Personal Website: Visit Shinjan’s Homepage
Amit Adate
Amit Adate started his Ph.D. at the Image and Video Processing Lab (IVPL) in 2020 after completing an MS in Computer Science with a specialization in Artificial Intelligence at Northwestern University. He received his bachelors degree in computer science from Vellore Institute of Technology (VIT), India, in 2018. He is primarily interested in deep learning, with applications in computer vision. Currently, his projects are related to Medical Imaging and Activity Recognition.
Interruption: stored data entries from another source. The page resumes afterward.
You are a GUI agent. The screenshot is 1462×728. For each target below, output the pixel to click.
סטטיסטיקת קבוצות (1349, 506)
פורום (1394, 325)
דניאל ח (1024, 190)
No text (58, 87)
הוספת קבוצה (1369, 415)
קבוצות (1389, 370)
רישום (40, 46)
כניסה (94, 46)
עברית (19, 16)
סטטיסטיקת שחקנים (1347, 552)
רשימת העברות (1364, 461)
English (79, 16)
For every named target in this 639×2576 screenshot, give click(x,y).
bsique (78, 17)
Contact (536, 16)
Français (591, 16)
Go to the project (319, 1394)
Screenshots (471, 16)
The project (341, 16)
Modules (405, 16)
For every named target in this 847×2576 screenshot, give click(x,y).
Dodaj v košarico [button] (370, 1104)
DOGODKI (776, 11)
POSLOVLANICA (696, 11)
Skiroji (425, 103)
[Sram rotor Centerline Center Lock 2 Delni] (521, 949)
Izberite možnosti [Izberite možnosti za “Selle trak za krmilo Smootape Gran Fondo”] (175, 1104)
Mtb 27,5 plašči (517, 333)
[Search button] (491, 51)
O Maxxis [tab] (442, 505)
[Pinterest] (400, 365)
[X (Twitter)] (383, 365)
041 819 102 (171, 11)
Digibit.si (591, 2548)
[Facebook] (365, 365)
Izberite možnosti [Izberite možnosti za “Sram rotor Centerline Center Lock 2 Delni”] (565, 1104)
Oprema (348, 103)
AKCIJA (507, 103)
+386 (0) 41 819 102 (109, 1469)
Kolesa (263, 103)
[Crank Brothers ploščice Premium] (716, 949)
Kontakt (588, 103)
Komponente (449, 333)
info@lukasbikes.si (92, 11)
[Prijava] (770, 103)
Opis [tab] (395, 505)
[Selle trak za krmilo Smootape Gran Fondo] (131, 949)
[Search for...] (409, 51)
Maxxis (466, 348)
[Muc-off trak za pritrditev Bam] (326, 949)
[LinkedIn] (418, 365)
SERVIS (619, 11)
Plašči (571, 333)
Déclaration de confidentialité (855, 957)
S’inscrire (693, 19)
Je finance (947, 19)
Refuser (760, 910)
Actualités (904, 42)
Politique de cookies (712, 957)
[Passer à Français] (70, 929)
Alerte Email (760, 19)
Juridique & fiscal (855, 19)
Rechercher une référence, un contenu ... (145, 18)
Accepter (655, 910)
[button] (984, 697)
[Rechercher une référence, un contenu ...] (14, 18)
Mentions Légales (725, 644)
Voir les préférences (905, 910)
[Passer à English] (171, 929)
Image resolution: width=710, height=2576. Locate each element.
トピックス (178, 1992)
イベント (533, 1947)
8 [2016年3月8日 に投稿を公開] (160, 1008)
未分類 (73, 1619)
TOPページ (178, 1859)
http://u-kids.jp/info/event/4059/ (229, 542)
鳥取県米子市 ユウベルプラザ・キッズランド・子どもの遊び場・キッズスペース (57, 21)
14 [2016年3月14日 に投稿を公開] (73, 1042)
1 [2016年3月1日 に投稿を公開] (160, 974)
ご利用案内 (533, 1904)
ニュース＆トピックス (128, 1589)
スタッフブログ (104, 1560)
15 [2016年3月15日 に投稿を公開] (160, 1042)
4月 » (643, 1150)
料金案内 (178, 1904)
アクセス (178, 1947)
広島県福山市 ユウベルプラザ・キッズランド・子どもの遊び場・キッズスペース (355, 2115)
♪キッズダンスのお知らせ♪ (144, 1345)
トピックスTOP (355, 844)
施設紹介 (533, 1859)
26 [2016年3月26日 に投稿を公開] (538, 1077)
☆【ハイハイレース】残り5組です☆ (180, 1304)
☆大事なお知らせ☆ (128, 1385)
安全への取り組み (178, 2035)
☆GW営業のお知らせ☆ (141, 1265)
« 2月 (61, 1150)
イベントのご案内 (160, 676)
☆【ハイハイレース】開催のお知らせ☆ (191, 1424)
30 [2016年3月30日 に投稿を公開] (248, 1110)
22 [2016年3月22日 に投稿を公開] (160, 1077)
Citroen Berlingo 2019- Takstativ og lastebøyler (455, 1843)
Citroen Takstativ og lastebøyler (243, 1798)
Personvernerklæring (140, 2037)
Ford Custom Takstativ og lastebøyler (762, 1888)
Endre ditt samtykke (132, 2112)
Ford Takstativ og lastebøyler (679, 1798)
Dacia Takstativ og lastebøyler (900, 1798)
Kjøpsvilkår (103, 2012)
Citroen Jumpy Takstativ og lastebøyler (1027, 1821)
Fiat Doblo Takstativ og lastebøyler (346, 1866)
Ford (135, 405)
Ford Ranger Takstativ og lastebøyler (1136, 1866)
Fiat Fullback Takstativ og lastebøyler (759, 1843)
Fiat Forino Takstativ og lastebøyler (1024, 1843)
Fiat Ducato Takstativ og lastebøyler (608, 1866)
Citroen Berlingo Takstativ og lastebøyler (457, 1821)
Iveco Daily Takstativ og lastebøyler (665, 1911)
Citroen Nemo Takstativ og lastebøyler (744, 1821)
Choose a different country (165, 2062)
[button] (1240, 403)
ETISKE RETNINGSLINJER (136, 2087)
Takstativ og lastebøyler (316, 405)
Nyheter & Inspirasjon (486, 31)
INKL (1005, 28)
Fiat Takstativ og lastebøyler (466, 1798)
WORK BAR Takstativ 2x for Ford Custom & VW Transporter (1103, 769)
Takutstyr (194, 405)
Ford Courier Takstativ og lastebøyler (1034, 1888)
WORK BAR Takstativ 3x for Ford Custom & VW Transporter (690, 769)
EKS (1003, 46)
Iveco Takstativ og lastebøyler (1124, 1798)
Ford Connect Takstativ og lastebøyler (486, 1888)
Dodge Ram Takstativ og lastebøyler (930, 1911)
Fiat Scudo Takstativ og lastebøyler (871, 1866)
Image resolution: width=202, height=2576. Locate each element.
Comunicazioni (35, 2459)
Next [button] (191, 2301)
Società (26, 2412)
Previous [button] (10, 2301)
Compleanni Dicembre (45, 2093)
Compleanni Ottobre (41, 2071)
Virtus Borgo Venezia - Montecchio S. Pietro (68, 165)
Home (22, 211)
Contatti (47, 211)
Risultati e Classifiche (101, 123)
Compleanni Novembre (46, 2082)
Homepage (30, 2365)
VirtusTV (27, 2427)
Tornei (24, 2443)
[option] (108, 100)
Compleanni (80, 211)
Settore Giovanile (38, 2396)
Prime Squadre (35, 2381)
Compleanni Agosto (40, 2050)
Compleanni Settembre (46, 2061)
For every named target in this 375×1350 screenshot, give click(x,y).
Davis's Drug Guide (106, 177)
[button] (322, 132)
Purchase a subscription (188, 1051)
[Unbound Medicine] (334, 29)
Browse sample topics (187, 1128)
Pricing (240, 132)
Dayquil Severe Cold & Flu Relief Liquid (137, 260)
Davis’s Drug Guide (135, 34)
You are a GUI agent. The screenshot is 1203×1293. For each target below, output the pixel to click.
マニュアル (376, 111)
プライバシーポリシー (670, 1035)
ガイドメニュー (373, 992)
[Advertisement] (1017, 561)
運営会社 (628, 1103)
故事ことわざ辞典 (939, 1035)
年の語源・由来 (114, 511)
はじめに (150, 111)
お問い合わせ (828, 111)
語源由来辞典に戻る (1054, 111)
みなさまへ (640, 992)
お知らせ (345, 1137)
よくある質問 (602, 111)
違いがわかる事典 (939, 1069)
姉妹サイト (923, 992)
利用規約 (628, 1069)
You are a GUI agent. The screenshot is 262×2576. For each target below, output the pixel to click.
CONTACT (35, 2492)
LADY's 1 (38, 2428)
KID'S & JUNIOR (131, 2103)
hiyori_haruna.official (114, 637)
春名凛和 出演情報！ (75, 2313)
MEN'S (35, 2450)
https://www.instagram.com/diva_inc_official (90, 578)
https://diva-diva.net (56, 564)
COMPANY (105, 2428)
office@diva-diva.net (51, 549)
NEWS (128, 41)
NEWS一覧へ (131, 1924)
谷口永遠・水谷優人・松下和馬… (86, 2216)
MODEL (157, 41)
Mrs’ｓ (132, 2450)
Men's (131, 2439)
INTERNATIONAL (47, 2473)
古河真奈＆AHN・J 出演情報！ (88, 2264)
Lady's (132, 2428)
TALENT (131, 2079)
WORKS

Personal Website: Visit Amit’s Homepage
Master’s Students
Saumya Pailwan
Saumya is a Master’s student in Computer Science at Northwestern University, currently working with the Image and Video Processing Lab (IVPL) on a registration problem involving brainstem regions in glioblastoma patients. Her research interests include deep learning, with a focus on computer vision and generative modeling. Prior to her graduate studies, she worked for a year as a Software Engineer at a Silicon Valley startup, where she contributed to the development of real-time AI systems. Saumya completed her Bachelor’s in Technology in Computer Science with a minor in Artificial Intelligence and Machine Learning from Mumbai, India.